The Federation of Indian Chambers of Commerce and Industry (FICCI) in collaboration with the global management consulting firm ATKearnyhas released an yearly report highlighting the current condition of India’s jewelry trade. The document titled ‘All that glitters is gold: India Jewellery Review 2013’ also underlines the challenges faced by jewelry trade and recommends possible solutions.
The document segregates the Indian demand into two broad categories-consumption and investment. Unlike most other countries in the world, investment demand for gold in India is quite strong. It accounts for almost 45% of the total demand. Within investment demand, almost 57% comes from gold bars and coins, while the rest comes from jewelry. The recent import restrictions on gold have cooled off the demand growth, the report indicates.
FICCI and ATKearny identifies several challenges faced by the industry with regards to talent and skill development, research and technology adoption, limited infrastructure facilities and restricted financing options to name a few.

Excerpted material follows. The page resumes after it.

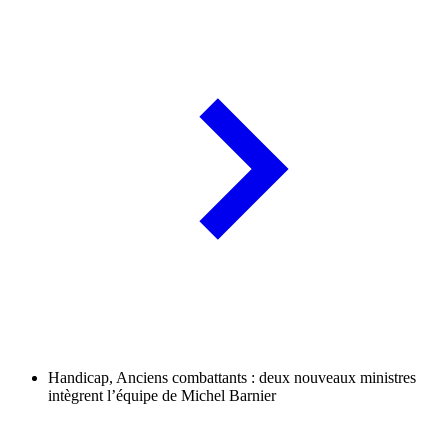
Handicap, Anciens combattants : deux nouveaux ministres
intègrent l’équipe de Michel Barnier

As a solution to the above challenges, the report proposes to develop adequate talent pool through modern skill development initiatives. It also recommends the industry to focus on higher recycling of gold available within the country through promotion of gold deposit schemes. In addition, the banks in the country should be permitted to buy domestic gold.
‘All that glitters is gold: India Jewellery Review 2013’ also suggests that the trade ought to focus further on quality control and initiate easy financing schemes to boost purchases.